Im Bereich Dienstleister für Kundenservice lassen sich aus unserer Sicht ein paar erste Trends festmachen, anhand derer sich der Markt neu sortiert.

Machtverschiebungen

Gute Dienstleister melden immer häufiger „ausverkauft“ oder zumindest „Lieferengpässe“. Grund ist der zunehmende Personalmangel, der nicht zuletzt angetrieben ist durch den Mindestlohn. Der wiederum beschert Mitarbeitern mit Potential eine größere Auswahl an Arbeitgebern.
Die Zeiten, in denen Auftraggeber mit Umsatz winken und die Dienstleister Schlange stehen, ist bis auf weiteres Geschichte.

Billig ist das neue Schlecht

Wer heute noch Outsourcing betreiben möchte, um signifikante Preisvorteile zu erzielen, wird sich die Augen reiben oder mittelfristig mit seinem Endkunden Probleme bekommen. Die Kunden kommen immer häufiger vorgebildet im Kundenservice an und wollen dann in der Regel fachliche Unterstützung und Beratung. Dies setzt immer mehr Empathie und Lösungskompetenz am Touchpoint voraus. Mitarbeiter, die das können, haben in immer mehr Regionen freie Auswahl an Tätigkeiten. Wer hier mit den Mitteln von Gestern Potenziale von Heute halten möchte, wird es schwer haben.

Spezialisierung
Die Zeit der „eierlegenden Wollmilchsau“ geht zu Ende. Mit den neuen Investoren, die mit Macht in die Dienstleister-Branche eintreten, verändern sich die Firmen. „Wir können Service“ reicht nicht mehr. Von Übernahmespezialisten für Inhouse Standorte, über Anbieter von nicht standardisierten BPO Lösungen, bis hin zu wirklich maßgeschneiderten Individual Lösungen entwickeln die Dienstleister neue Angebote. Skalierbare Sonderanfertigungen, also Spezialisten, werden mit hoher Wahrscheinlichkeit schneller wachsen als die Generalisten.

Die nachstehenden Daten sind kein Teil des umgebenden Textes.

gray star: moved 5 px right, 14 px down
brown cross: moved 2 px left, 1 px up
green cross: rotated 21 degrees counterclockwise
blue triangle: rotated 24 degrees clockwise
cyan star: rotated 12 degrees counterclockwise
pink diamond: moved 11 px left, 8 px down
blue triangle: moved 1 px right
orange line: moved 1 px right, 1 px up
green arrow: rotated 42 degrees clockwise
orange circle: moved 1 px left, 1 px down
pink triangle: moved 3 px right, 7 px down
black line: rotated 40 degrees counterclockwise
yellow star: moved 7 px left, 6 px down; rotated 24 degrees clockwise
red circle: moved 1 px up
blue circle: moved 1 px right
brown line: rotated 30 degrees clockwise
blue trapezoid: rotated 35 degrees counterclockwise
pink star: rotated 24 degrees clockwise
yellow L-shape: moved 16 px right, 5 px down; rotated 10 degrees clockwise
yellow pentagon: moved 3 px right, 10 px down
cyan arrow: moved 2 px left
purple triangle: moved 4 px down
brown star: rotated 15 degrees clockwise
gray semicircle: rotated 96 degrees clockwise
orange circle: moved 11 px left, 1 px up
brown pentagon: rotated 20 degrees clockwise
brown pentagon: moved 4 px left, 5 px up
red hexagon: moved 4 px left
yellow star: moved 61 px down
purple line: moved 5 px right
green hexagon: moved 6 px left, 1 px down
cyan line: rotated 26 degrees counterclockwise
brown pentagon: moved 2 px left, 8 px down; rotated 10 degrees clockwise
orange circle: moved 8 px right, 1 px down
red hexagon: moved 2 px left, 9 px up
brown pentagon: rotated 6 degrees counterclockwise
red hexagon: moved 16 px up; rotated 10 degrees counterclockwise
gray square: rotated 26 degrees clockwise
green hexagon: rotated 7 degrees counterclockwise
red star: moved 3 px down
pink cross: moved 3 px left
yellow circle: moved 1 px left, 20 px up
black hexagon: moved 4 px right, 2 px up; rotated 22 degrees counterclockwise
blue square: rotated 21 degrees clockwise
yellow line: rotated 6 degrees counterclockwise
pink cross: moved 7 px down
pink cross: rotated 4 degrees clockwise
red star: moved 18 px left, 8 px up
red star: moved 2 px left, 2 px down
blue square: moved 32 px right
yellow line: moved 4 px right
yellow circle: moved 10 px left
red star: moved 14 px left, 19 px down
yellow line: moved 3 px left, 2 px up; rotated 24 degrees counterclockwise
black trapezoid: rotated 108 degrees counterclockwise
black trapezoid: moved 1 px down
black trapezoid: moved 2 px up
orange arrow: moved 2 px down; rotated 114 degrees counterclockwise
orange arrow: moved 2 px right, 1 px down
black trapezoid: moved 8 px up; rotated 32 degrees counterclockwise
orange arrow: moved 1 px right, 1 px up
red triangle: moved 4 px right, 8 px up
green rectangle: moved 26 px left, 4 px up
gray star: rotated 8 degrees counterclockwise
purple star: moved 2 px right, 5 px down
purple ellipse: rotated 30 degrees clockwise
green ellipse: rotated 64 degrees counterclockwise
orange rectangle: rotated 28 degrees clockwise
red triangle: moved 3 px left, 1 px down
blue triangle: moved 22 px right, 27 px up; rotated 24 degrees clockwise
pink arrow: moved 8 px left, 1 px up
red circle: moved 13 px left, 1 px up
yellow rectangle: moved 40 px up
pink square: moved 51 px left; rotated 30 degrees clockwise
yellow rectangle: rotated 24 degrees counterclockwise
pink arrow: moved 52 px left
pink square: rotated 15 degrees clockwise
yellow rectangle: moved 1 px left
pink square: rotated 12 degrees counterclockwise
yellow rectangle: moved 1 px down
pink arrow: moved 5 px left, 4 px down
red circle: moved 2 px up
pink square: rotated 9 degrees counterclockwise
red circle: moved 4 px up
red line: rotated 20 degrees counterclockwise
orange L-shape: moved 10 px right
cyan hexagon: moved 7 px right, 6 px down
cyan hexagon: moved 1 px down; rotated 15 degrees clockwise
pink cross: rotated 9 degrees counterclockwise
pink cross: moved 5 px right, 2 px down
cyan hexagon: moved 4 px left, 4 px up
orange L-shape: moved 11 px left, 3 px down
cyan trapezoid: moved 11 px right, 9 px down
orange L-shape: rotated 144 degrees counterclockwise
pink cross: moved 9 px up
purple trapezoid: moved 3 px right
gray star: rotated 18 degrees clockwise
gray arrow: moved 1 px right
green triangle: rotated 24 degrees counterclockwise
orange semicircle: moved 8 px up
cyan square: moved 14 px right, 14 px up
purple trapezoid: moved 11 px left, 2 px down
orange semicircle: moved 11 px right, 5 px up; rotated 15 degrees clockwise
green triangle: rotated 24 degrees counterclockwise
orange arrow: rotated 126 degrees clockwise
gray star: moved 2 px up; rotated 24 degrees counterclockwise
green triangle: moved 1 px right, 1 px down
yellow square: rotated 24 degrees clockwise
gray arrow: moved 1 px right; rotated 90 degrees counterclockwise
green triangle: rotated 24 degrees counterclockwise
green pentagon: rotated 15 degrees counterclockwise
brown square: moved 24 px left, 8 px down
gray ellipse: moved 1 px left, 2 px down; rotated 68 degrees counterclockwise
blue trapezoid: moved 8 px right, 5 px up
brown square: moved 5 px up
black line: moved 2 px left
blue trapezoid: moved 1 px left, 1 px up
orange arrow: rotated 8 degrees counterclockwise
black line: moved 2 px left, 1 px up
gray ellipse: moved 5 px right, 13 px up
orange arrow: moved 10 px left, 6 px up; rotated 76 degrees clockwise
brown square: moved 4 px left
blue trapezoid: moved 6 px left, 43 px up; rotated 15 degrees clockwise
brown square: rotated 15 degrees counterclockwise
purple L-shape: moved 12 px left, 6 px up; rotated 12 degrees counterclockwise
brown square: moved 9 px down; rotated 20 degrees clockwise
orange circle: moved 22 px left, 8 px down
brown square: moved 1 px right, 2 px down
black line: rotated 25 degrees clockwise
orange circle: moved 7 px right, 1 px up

Das Ausland wird auf uns aufmerksam

Deutschland ist wirtschaftlich ein Fels in der Brandung. Jahrelang haben einige Platzhirsche das Geschäft unter sich ausgemacht, in der Regel deutsche Unternehmen. Mit dem Hinweis, die DACH-Region sei eine Sprachinsel, wähnte man sich in Sicherheit. Nun haben in den letzten 6 Monaten Amerikaner und Briten zum Teil spektakulär auf dem deutschen Markt zugekauft. Wir haben spätestens jetzt ein Drei Säulen Modell: Private Equity Fonds, internationale Dienstleistungskonzerne und die angestammten deutschen Unternehmen.
Es wird mit hoher Sicherheit einen gesunden Wettbewerb um geeignete Konzepte geben – und das Tempo der Veränderungen wird zunehmen. Das bringt sicherlich die Branche insgesamt weiter, andererseits haben Auftraggeber so eine größere Auswahl, eine geeignete Lösung, einen neuen Partner zu finden.

Also, alles gut?

Nicht ganz, denn in einem essentiellen Punkt tut sich noch viel zu wenig:
Mitarbeiterpotenziale und Firmen liegen oft weit auseinander, darüber haben wir schon oft auf unserer Facebook-Seite berichtet. Mitarbeiter werden heute schon per Postwurfsendung gesucht, gleichzeitig sind die Karriereseiten der Unternehmen  häufig nicht mobil-fähig. Allenthalben begegnen wir weiterhin der Haltung: „Wir haben einen Job zu vergeben, also sei dankbar“. Es fehlen geeignete Mitarbeiterbindungskonzepte, sowie langfristige Strategien für die steigenden Personalkosten. Für gute Service-Mitarbeiter werden sich in den nächsten Jahren die Löhne um 20 – 30 % erhöhen. Leider wird hier immer noch viel zu oft aktional gedacht und der Mitarbeiter als Kostenfaktor gesehen.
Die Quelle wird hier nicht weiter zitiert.